# What the exercise asks
There are pictures in the records below; leave them out and set down exactly the lines from the one holding "静けさに包まれた晩秋の大自然を堪能" through the one holding "Naples sau Thế".

# Supplied information

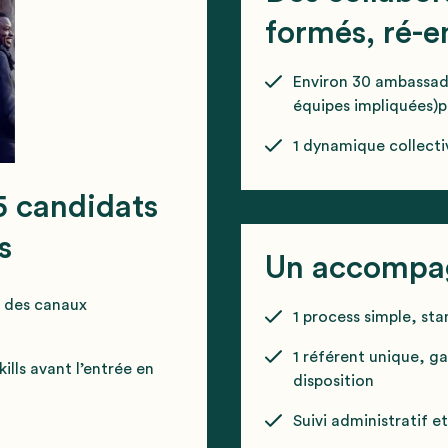
formés, ré-
Environ 30 ambassade
équipes impliquées)
1 dynamique collect
5 candidats
s
Un accompa
s des canaux
1 process simple, sta
1 référent unique, 
ills avant l’entrée en
disposition
Suivi administratif e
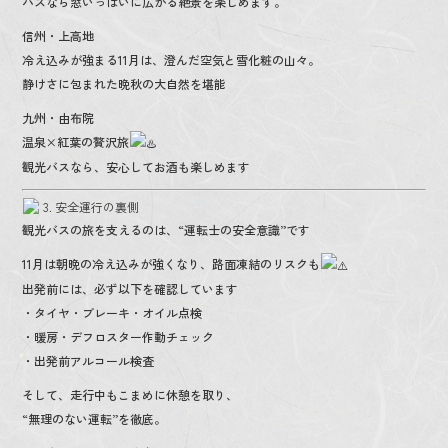
バスなら窓いっぱいに広がる絶景を楽しめます。
信州・上高地
冷え込みが強まる11月は、澄んだ空気と雪化粧の山々。
静けさに包まれた晩秋の大自然を堪能
九州・由布院
温泉×紅葉の贅沢旅
観光バスなら、安心してお酒も楽しめます
3. 安全運行の裏側
観光バスの旅を支えるのは、“運転士の安全意識”です
11月は朝晩の冷え込みが強くなり、路面凍結のリスクも
出発前には、必ず以下を確認しています
・タイヤ・ブレーキ・オイル点検
・暖房・デフロスター作動チェック
・出発前アルコール検査
そして、走行中もこまめに休憩を取り、
“無理のない運転”を徹底。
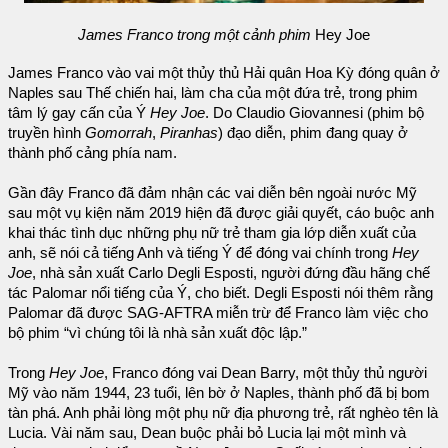
James Franco trong một cảnh phim
Hey Joe
James Franco vào vai một thủy thủ Hải quân Hoa Kỳ đóng quân ở
Naples sau Thế chiến hai, làm cha của một đứa trẻ, trong phim
tâm lý gay cấn của Ý
Hey Joe
. Do Claudio Giovannesi (phim bộ
truyền hình
Gomorrah
,
Piranhas
) đạo diễn, phim đang quay ở
thành phố cảng phía nam.
Gần đây Franco đã đảm nhận các vai diễn bên ngoài nước Mỹ
sau một vụ kiện năm 2019 hiện đã được giải quyết, cáo buộc anh
khai thác tình dục những phụ nữ trẻ tham gia lớp diễn xuất của
anh, sẽ nói cả tiếng Anh và tiếng Ý để đóng vai chính trong
Hey
Joe
, nhà sản xuất Carlo Degli Esposti, người đứng đầu hãng chế
tác Palomar nổi tiếng của Ý, cho biết. Degli Esposti nói thêm rằng
Palomar đã được SAG-AFTRA miễn trừ để Franco làm việc cho
bộ phim “vì chúng tôi là nhà sản xuất độc lập.”
Trong
Hey Joe
, Franco đóng vai Dean Barry, một thủy thủ người
Mỹ vào năm 1944, 23 tuổi, lên bờ ở Naples, thành phố đã bị bom
tàn phá. Anh phải lòng một phụ nữ địa phương trẻ, rất nghèo tên là
Lucia. Vài năm sau, Dean buộc phải bỏ Lucia lại một mình và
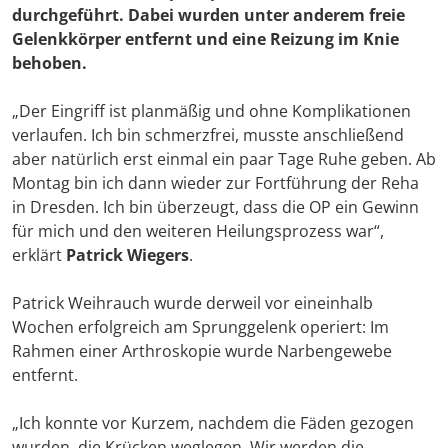
durchgeführt. Dabei wurden unter anderem freie
Gelenkkörper entfernt und eine Reizung im Knie
behoben.
„Der Eingriff ist planmäßig und ohne Komplikationen
verlaufen. Ich bin schmerzfrei, musste anschließend
aber natürlich erst einmal ein paar Tage Ruhe geben. Ab
Montag bin ich dann wieder zur Fortführung der Reha
in Dresden. Ich bin überzeugt, dass die OP ein Gewinn
für mich und den weiteren Heilungsprozess war“,
erklärt
Patrick Wiegers
.
Patrick Weihrauch wurde derweil vor eineinhalb
Wochen erfolgreich am Sprunggelenk operiert: Im
Rahmen einer Arthroskopie wurde Narbengewebe
entfernt.
„Ich konnte vor Kurzem, nachdem die Fäden gezogen
wurden, die Krücken weglegen. Wir werden die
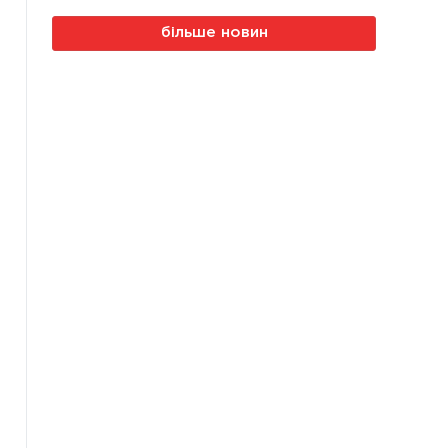
більше новин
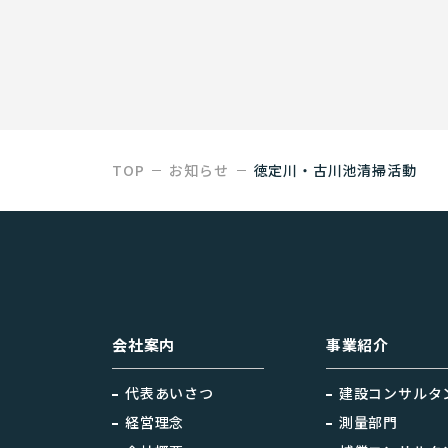
TOP
お知らせ
徳定川・古川池清掃活動
会社案内
事業紹介
代表あいさつ
建設コンサルタ
経営理念
測量部門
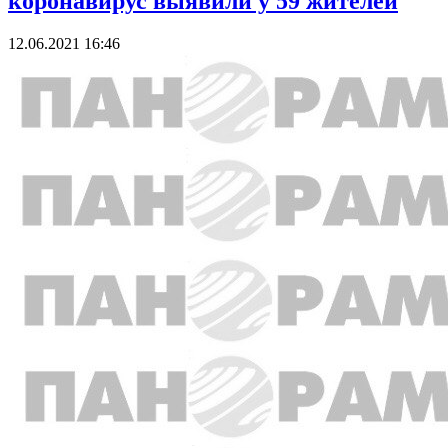
коронавирус выявили у 59 жителей
12.06.2021 16:46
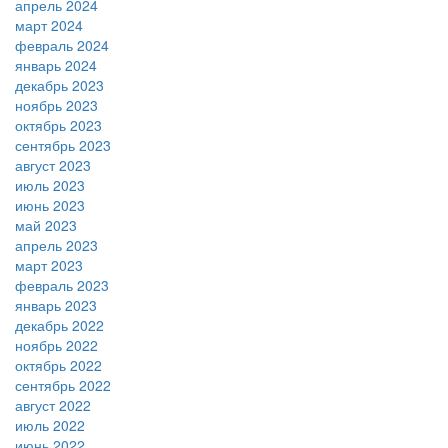
апрель 2024
март 2024
февраль 2024
январь 2024
декабрь 2023
ноябрь 2023
октябрь 2023
сентябрь 2023
август 2023
июль 2023
июнь 2023
май 2023
апрель 2023
март 2023
февраль 2023
январь 2023
декабрь 2022
ноябрь 2022
октябрь 2022
сентябрь 2022
август 2022
июль 2022
июнь 2022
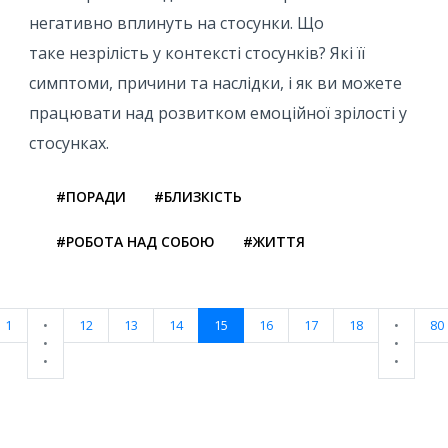
негативно вплинуть на стосунки. Що
таке незрілість у контексті стосунків? Які її
симптоми, причини та наслідки, і як ви можете
працювати над розвитком емоційної зрілості у
стосунках.
#ПОРАДИ
#БЛИЗКІСТЬ
#РОБОТА НАД СОБОЮ
#ЖИТТЯ
1
•
12
13
14
15
16
17
18
•
80
•
•
•
•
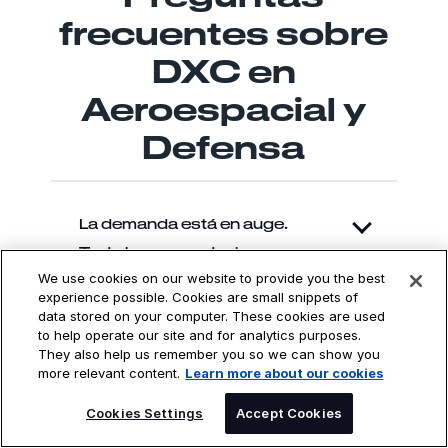
frecuentes sobre
DXC en
Aeroespacial y
Defensa
La demanda está en auge.
Todo lo que producimos se
We use cookies on our website to provide you the best
vende. ¿Cómo pueden
experience possible. Cookies are small snippets of
ayudarnos a aumentar el
data stored on your computer. These cookies are used
rendimiento lo antes posible?
to help operate our site and for analytics purposes.
They also help us remember you so we can show you
more relevant content.
Learn more about our cookies
SPEAK TO AN EXPERT
Cookies Settings
Accept Cookies
¿Cómo puede aplicarse al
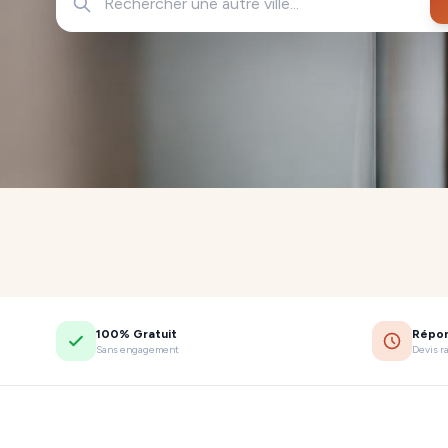
100% Gratuit
Répo
Sans engagement
Devis r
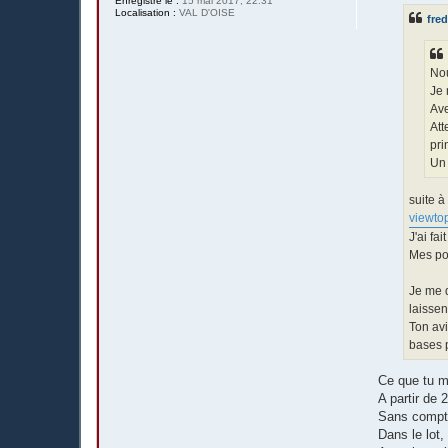
Enregistré le :
15 mai 2017, 22:31
s
Localisation :
VAL D'OISE
fre
a
g
e
Nou
Je 
Ave
Att
pr
Un 
suite à
viewto
J'ai fa
Mes poi
Je me d
laissen
Ton avi
bases p
Ce que tu me
A partir de 
Sans compte
Dans le lot,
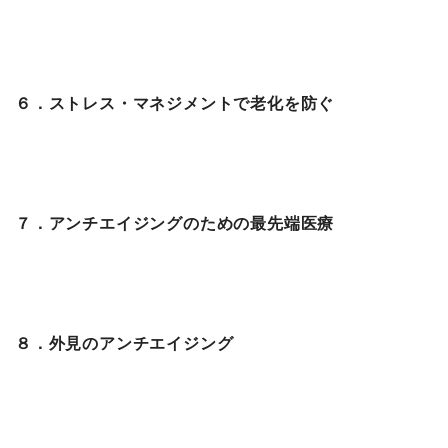
６．ストレス・マネジメントで老化を防ぐ
７．アンチエイジングのための最先端医療
８．外見のアンチエイジング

# Solution to the problem
静けさに包まれた晩秋の大自然を堪能
九州・由布院
温泉×紅葉の贅沢旅
観光バスなら、安心してお酒も楽しめます
3. 安全運行の裏側
観光バスの旅を支えるのは、“運転士の安全意識”です
11月は朝晩の冷え込みが強くなり、路面凍結のリスクも
出発前には、必ず以下を確認しています
・タイヤ・ブレーキ・オイル点検
・暖房・デフロスター作動チェック
・出発前アルコール検査
そして、走行中もこまめに休憩を取り、
“無理のない運転”を徹底。
James Franco trong một cảnh phim
Hey Joe
James Franco vào vai một thủy thủ Hải quân Hoa Kỳ đóng quân ở
Naples sau Thế chiến hai, làm cha của một đứa trẻ, trong phim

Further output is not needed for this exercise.